You may not recognise that anything is wrong. It can be very difficult to know if a patient is experiencing a complex partial seizure, particularly if they are non-verbal or have a severe developmental delay or learning disability.

Development of myoclonic seizures: These seizures may appear, generally between the ages of one and four, often building up to a generalised tonic clonic seizure.

Development of nocturnal (night-time) seizures: As children get older they may begin to experience their seizures at night, particularly as they transition through sleep phases. For some families this feels like a positive change as their child will not sustain any injuries from falling, but for others it may cause additional anxieties and fears.

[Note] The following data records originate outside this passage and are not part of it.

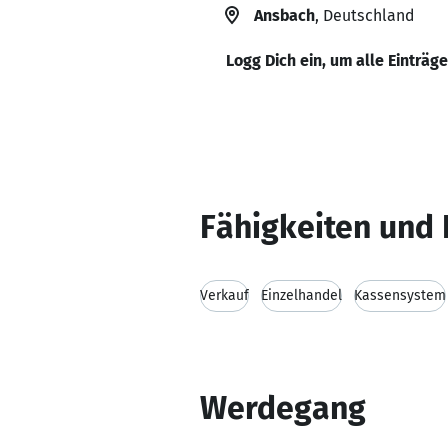
Ansbach
, Deutschland
Logg Dich ein, um alle Einträg
Fähigkeiten und 
Verkauf
Einzelhandel
Kassensystem
Werdegang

Nocturnal (Night-time) Seizures

Night-time can be the most stressful time for parents due to the worry about missed seizures and the risk of SUDEP (sudden unexpected death in epilepsy).

There are a number of options to reduce worry and incidence, notably:

  • Obtaining a specialist bed/cot for your child. These beds can have high sides to ensure the patient cannot fall out and injure themselves. Some cots have sides that are high enough to ensure the patient cannot climb out.
  • Sleeping in a double bed with your child.
  • Pulse oximeter machines that monitor a person’s heart rate and oxygen levels. Typically when someone has a seizure their heart rate increases and their oxygen levels drop. If they are being monitored on a pulse oximeter machine during a seizure the monitor may sound an alarm, so that parents/carers can administer emergency treatment if necessary. The pulse oximeter is attached to the patient by a sticky probe, generally on the toe. These machines are not routinely available on the NHS, as so far there is no proof that they reduce the chance of SUDEP, however they can provide reassurance for many families. It is important for families to remember that machines can develop faults. This type of monitoring should never be a replacement for the observation of clinical signs.
  • Epilepsy mattress monitors which alert to tonic clonic seizures and can also be set up to sound an ‘out of bed’ alarm to alert if the patient has got up.
  • Good quality video camera (baby monitor) or CCTV.
  • Having a single bed in the patient’s bedroom for a parent or carer to use when the patient is unwell.
  • Exploring respite options, for example the patient staying somewhere where there is waking night staff or accessing waking nights in your own home.